Task goal
Could you return all of the entries word for word, minus any pictures?

(Extracted page text data)
<<<<

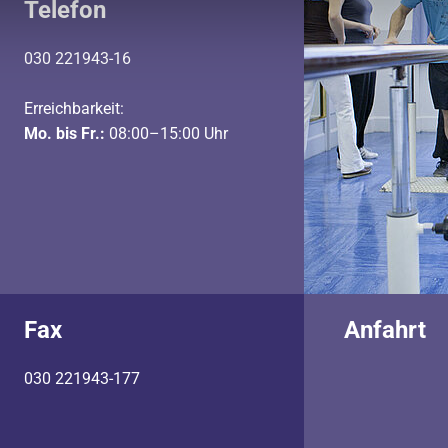
Telefon
030 221943-16
Erreichbarkeit:
Mo. bis Fr.:
08:00–15:00 Uhr
Fax
Anfahrt
030 221943-177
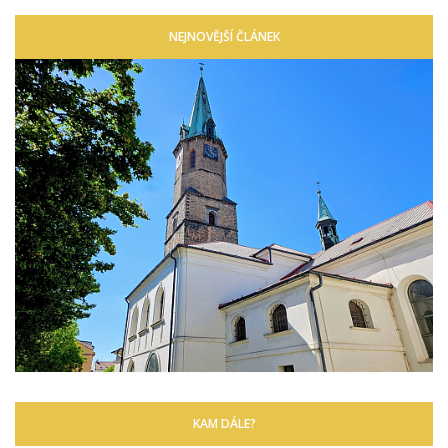
NEJNOVĚJŠÍ ČLÁNEK
KAM DÁLE?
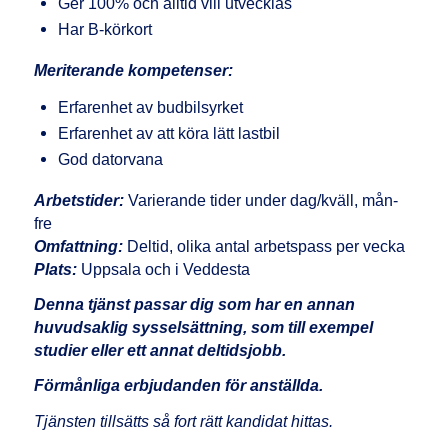
Ger 100% och alltid vill utvecklas
Har B-körkort
Meriterande kompetenser:
Erfarenhet av budbilsyrket
Erfarenhet av att köra lätt lastbil
God datorvana
Arbetstider:
Varierande tider under dag/kväll, mån-
fre
Omfattning:
Deltid, olika antal arbetspass per vecka
Plats:
Uppsala och i Veddesta
Denna tjänst passar dig som har en annan
huvudsaklig sysselsättning, som till exempel
studier eller ett annat deltidsjobb.
Förmånliga erbjudanden för anställda.
Tjänsten tillsätts så fort rätt kandidat hittas.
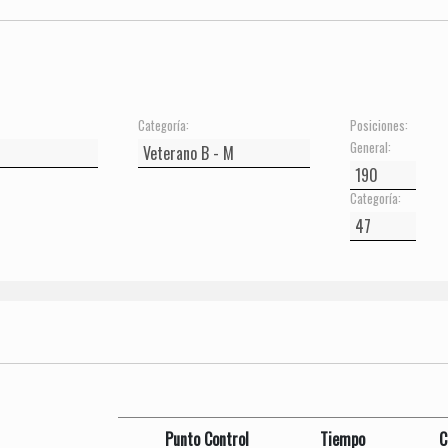
Categoría:
Posiciones:
General:
Categoría:
Punto Control
Tiempo
C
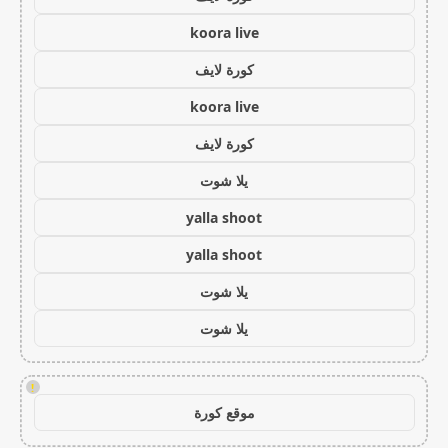
koora live
كورة لايف
koora live
كورة لايف
يلا شوت
yalla shoot
yalla shoot
يلا شوت
يلا شوت
!
موقع كورة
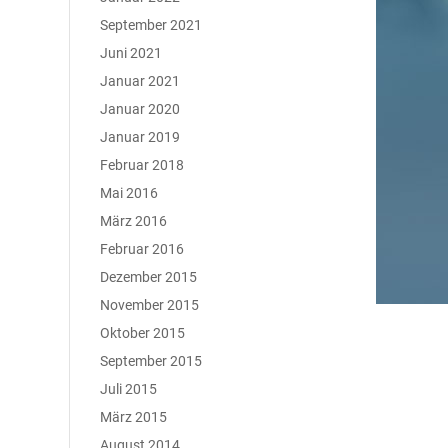
September 2021
Juni 2021
Januar 2021
Januar 2020
Januar 2019
Februar 2018
Mai 2016
März 2016
Februar 2016
Dezember 2015
November 2015
Oktober 2015
September 2015
Juli 2015
März 2015
August 2014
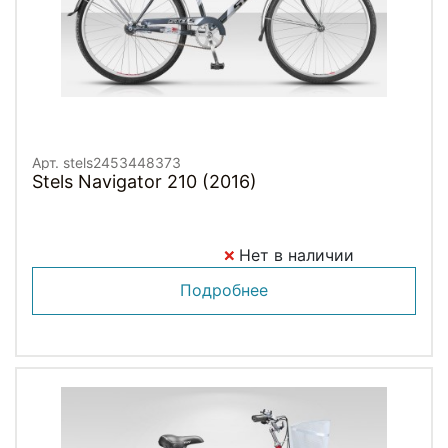
Арт. stels2453448373
Stels Navigator 210 (2016)
Нет в наличии
Подробнее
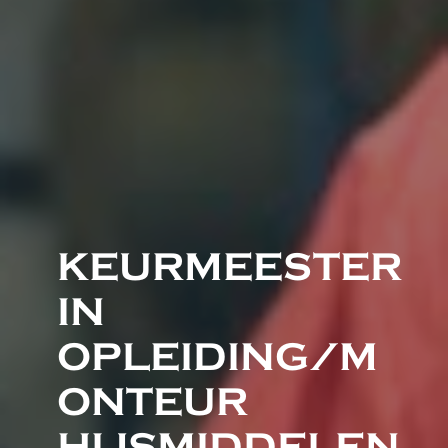
KEURMEESTER 
IN 
OPLEIDING/M
ONTEUR 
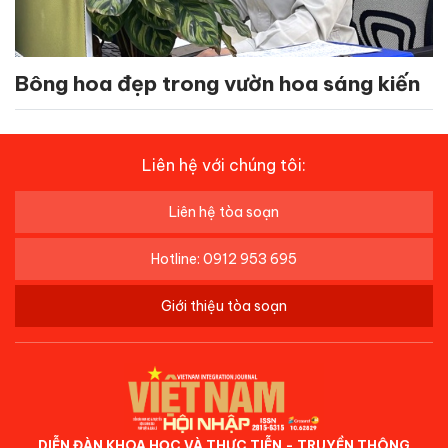
Bông hoa đẹp trong vườn hoa sáng kiến
Liên hệ với chúng tôi:
Liên hệ tòa soạn
Hotline: 0912 953 695
Giới thiệu tòa soạn
DIỄN ĐÀN KHOA HỌC VÀ THỰC TIỄN - TRUYỀN THÔNG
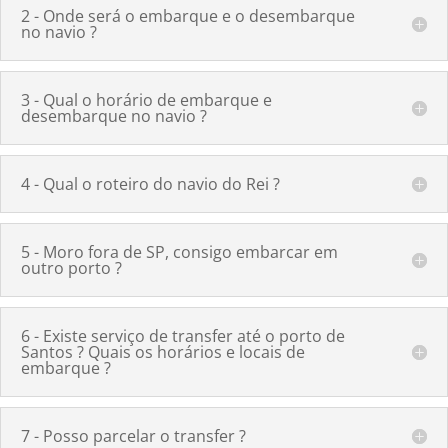
2 - Onde será o embarque e o desembarque
no navio ?
3 - Qual o horário de embarque e
desembarque no navio ?
4 - Qual o roteiro do navio do Rei ?
5 - Moro fora de SP, consigo embarcar em
outro porto ?
6 - Existe serviço de transfer até o porto de
Santos ? Quais os horários e locais de
embarque ?
7 - Posso parcelar o transfer ?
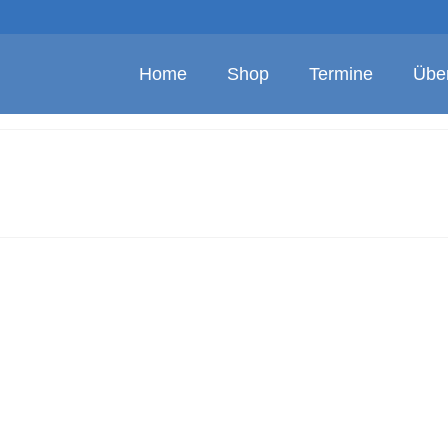
Home
Shop
Termine
Übe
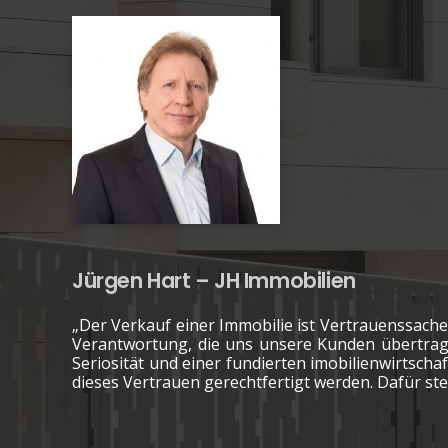
Jürgen Hart – JH Immobilien
„Der Verkauf einer Immobilie ist Vertrauenssach
Verantwortung, die uns unsere Kunden übertra
Seriosität und einer fundierten imobilienwirtschaf
dieses Vertrauen gerechtfertigt werden. Dafür ste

>>>>

Problem solution
Telefon
030 221943-16
Erreichbarkeit:
Mo. bis Fr.:
08:00–15:00 Uhr
Fax
Anfahrt
030 221943-177
NEJNOVĚJŠÍ ČLÁNEK
KAM DÁLE?
Ger 100% och alltid vill utvecklas
Har B-körkort
Meriterande kompetenser:
Erfarenhet av budbilsyrket
Erfarenhet av att köra lätt lastbil
God datorvana
Arbetstider:
Varierande tider under dag/kväll, mån-
fre
Omfattning:
Deltid, olika antal arbetspass per vecka
Plats:
Uppsala och i Veddesta
Denna tjänst passar dig som har en annan
huvudsaklig sysselsättning, som till exempel
studier eller ett annat deltidsjobb.
Förmånliga erbjudanden för anställda.
Tjänsten tillsätts så fort rätt kandidat hittas.
Categoría:
Posiciones:
General:
Categoría:
Punto Control
Tiempo
C
koora live
كورة لايف
koora live
كورة لايف
يلا شوت
yalla shoot
yalla shoot
يلا شوت
يلا شوت
!
موقع كورة
September 2021
Juni 2021
Januar 2021
Januar 2020
Januar 2019
Februar 2018
Mai 2016
März 2016
Februar 2016
Dezember 2015
November 2015
Oktober 2015
September 2015
Juli 2015
März 2015
August 2014
Арт. stels2453448373
Stels Navigator 210 (2016)
Нет в наличии
Подробнее
KEURMEESTER 
IN 
OPLEIDING/M
ONTEUR 
Bông hoa đẹp trong vườn hoa sáng kiến
Liên hệ với chúng tôi:
Liên hệ tòa soạn
Hotline: 0912 953 695
Giới thiệu tòa soạn
DIỄN ĐÀN KHOA HỌC VÀ THỰC TIỄN - TRUYỀN THÔNG
2 - Onde será o embarque e o desembarque
no navio ?
3 - Qual o horário de embarque e
desembarque no navio ?
4 - Qual o roteiro do navio do Rei ?
5 - Moro fora de SP, consigo embarcar em
outro porto ?
6 - Existe serviço de transfer até o porto de
Santos ? Quais os horários e locais de
embarque ?
7 - Posso parcelar o transfer ?
Home
Shop
Termine
Übe
Jürgen Hart – JH Immobilien
„Der Verkauf einer Immobilie ist Vertrauenssach
Verantwortung, die uns unsere Kunden übertra
Seriosität und einer fundierten imobilienwirtschaf
dieses Vertrauen gerechtfertigt werden. Dafür ste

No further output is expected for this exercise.